Tuesday, 12 December 2023

We haven't changed!

Emancipation (2022)
Director: Antoine Fuqua

This movie is about an Afro-American slave in Louisana who lived around the 1860s during the American Civil War. A man who never knew his ancestry, age or birth date. His master called him Peter, so Peter he was. All he ever wanted was freedom and to be with his wife and children. What he got was incarceration, and he was transported to slog it out as a manual labourer on the expanding American railway line. Even though he heard about a decree that freed slaves, all he got were abuses and beatings. The photograph of his bare back, laden with keloid-filled scourge-whipped scars, was a selling point for abolitionists. This graphical representation not only manifests the pains the slaves had to endure in the development of the country but also shows the gall a fellow human being would inflict on his own kind. 

Parents tell their children to be kind and loving. The Book instructs us to love one another and that God created us in his own image, but that advice is only applicable to his own kind or the white race.

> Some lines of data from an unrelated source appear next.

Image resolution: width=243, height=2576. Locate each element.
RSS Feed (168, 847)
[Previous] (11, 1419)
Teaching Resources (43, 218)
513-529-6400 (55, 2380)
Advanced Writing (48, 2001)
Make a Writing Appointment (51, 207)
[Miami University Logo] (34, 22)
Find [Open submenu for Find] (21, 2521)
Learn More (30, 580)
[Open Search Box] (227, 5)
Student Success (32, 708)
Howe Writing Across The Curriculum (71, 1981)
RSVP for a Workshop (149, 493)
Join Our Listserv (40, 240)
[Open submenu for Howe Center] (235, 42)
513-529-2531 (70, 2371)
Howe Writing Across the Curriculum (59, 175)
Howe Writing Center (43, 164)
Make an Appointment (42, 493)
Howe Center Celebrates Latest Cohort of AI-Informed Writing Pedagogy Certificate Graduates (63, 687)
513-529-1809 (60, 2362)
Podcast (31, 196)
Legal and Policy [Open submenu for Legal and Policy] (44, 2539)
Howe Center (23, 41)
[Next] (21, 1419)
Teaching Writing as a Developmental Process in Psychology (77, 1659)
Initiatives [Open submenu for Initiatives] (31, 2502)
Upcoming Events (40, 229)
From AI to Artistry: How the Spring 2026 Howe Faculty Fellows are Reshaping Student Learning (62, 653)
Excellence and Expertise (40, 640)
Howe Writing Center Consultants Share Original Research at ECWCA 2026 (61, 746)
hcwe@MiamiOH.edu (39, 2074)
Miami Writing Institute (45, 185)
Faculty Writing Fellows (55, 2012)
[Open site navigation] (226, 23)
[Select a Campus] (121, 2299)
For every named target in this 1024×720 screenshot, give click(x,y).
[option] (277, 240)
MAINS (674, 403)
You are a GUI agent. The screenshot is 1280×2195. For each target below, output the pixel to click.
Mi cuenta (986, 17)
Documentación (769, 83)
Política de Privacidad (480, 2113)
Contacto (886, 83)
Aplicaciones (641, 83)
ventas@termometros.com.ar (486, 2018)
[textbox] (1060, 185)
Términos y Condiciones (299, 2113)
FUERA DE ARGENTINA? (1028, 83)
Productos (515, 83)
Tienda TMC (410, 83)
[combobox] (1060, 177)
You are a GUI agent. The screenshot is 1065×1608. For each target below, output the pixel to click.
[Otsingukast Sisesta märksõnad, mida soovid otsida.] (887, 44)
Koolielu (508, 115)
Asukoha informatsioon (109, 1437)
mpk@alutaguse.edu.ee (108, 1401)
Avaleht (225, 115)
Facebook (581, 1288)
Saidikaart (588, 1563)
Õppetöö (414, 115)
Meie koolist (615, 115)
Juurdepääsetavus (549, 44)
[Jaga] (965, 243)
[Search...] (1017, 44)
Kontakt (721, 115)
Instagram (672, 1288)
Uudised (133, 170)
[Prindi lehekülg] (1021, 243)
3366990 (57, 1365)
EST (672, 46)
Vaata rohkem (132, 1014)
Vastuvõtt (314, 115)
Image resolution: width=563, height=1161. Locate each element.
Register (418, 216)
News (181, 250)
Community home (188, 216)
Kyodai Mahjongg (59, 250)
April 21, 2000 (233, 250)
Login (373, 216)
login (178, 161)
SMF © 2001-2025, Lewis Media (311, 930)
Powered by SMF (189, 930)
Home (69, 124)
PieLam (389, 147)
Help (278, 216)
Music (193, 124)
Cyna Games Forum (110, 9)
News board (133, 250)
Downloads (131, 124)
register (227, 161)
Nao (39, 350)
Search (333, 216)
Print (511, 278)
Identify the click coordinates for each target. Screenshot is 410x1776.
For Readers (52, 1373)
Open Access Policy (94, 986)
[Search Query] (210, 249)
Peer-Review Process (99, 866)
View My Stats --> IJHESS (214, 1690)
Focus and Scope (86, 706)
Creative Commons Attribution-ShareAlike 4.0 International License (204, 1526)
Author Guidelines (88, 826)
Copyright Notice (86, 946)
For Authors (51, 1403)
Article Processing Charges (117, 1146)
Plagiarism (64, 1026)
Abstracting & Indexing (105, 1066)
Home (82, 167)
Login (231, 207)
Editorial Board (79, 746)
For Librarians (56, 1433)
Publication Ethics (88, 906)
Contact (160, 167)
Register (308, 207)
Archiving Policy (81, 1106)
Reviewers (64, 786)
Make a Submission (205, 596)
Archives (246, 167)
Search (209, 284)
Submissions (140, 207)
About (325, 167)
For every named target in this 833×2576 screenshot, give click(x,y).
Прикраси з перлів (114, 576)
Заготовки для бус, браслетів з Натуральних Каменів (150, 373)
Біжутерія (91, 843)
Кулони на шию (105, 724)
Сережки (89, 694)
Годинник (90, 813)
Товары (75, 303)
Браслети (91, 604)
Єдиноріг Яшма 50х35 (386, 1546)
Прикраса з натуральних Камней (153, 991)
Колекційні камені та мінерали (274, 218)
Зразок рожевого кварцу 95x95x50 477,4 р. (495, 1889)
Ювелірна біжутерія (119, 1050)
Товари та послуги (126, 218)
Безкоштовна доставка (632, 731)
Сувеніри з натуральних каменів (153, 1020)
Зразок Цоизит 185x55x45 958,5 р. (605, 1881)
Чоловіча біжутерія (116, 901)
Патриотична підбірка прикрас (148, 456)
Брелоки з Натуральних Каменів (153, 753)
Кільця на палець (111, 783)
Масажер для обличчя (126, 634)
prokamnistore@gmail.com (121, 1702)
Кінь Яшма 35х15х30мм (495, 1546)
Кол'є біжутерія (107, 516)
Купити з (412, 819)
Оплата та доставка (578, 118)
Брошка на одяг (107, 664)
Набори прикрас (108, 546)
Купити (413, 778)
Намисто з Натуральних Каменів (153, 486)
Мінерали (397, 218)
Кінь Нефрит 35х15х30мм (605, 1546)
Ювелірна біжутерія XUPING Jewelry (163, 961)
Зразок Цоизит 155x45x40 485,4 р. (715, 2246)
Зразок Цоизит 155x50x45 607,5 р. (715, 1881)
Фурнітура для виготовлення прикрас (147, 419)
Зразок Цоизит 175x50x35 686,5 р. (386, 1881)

'Scourged back' of Peter or Gordon (~1863)
The former slave whose photo was
circulated by the Abolitionist Movement
during the American Civil War.


150 years moving forward, are we any wiser? I do not think so. Our wisdom remains skin-deep. We continue beyond one's colour and justify our evil deeds with the selective interpretation of the Book. Despite all these, we are told to stay hopeful and be the change for better things to come.

To appease the woke generation, films like these reinforce the idea that continued racial persecution is the primary reason for the discrepancy in living standards of blacks in America 150 years on. Academicians like Thomas Sowell continue denying this postulate. He vehemently stresses that affirmative action only produces a weak generation.

As a history student at the primary school level, what I grasped from my school books was that people from the North felt terrible for the slaves and wanted to free them. How naive?

In reality, it was all about economics. Abe Lincoln had no undying compassion for the blacks. He had no unending desire to break bread with them or drink with them. He only wanted to free them and pack them off to Africa, maybe Liberia. The South depended heavily on slaves to move their labour-intensive agricultural sectors. Cotton picking and sugarcane production needed much manpower. The South was not willing to surrender their slaves so easily, hence the Civil War.

Unfortunately, even though The Emancipation Bill was passed, the former slaves were ill-prepared to withstand the pressures the Bill brought. Lincoln was assassinated. The blacks had the power but not the ability to partake in deciding their fate. Then came the Ku Klax Klan and their hooded witch-hunts. Jim Crow laws ensued. All these measures did nothing to their well-being. 
The movie revolves around Peter's escapades as he escapes from the clutches of slavery to the grasp of the guard dog, the jaws of the swamp crocodile, and the end of the barrel of the gun. He was finally rescued by the Union Soldiers and lived to tell his account of his misadventure.